Princeton got some outstanding play over the weekend from the Reinprechts together with Allison Evans, Charlotte Krause, and Amanda Bird.
“Katie was just outstanding; she is just such a smart player,” asserted Holmes-Winn.
“She and Julia control the midfield and keep the things organized. They were exceptional. Allison Evans did some good running on attack. Charlotte Krause and Amanda Bird did some great things in the back.”
The trio of Sharkey and the Reinprecht sisters provide more than on-field excellence.
“The chemistry is going to be a good thing for us; we have all the pieces in place,” said Holmes-Winn.
“Kat, Katie, and Julia are our captains.
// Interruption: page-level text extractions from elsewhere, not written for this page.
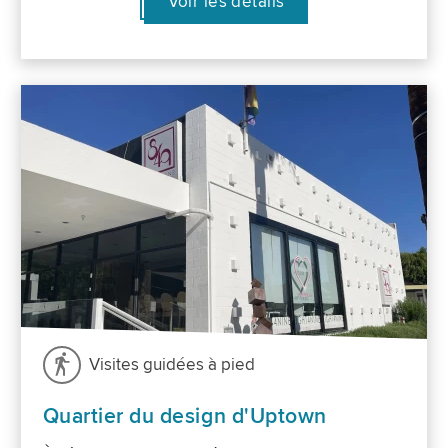
Voir les détails
Visites guidées à pied
Quartier du design d'Uptown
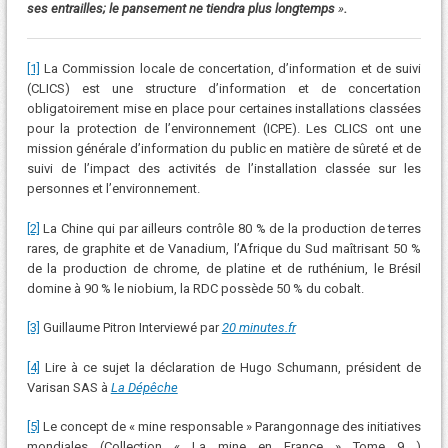
ses entrailles; le pansement ne tiendra plus longtemps
»
.
[1]
La Commission locale de concertation, d’information et de suivi
(CLICS) est une structure d’information et de concertation
obligatoirement mise en place pour certaines installations classées
pour la protection de l’environnement (ICPE). Les CLICS ont une
mission générale d’information du public en matière de sûreté et de
suivi de l’impact des activités de l’installation classée sur les
personnes et l’environnement.
[2]
La Chine qui par ailleurs contrôle 80 % de la production de terres
rares, de graphite et de Vanadium, l’Afrique du Sud maîtrisant 50 %
de la production de chrome, de platine et de ruthénium, le Brésil
domine à 90 % le niobium, la RDC possède 50 % du cobalt.
[3]
Guillaume Pitron Interviewé par
20 minutes.fr
[4]
Lire à ce sujet la déclaration de Hugo Schumann, président de
Varisan SAS à
La Dépêche
[5]
Le concept de « mine responsable » Parangonnage des initiatives
mondiales (Collection « La mine en France » Tome 9 )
It is great to see that their transition back has been seamless. They do things off the field to help bring the team together. It is a combination of factors; they have shown that they are the ones to lead the group.”
The Tigers will need that chemistry and leadership this Thursday when they face another road test with a contest at No. 9 Penn State (3-1).
“They have tons of speed; they are great at transition on both sides of the ball,” said Holmes-Winn, whose team will open its new Bedford Field by hosting Richmond on September 9.
“We can’t lose focus; we need to pick up our mental energy across 70 minutes of game. We need to be staying in the play. We need numbers around the ball to get space and time. We have to let spacing and structure do the work. We need to spread them out.”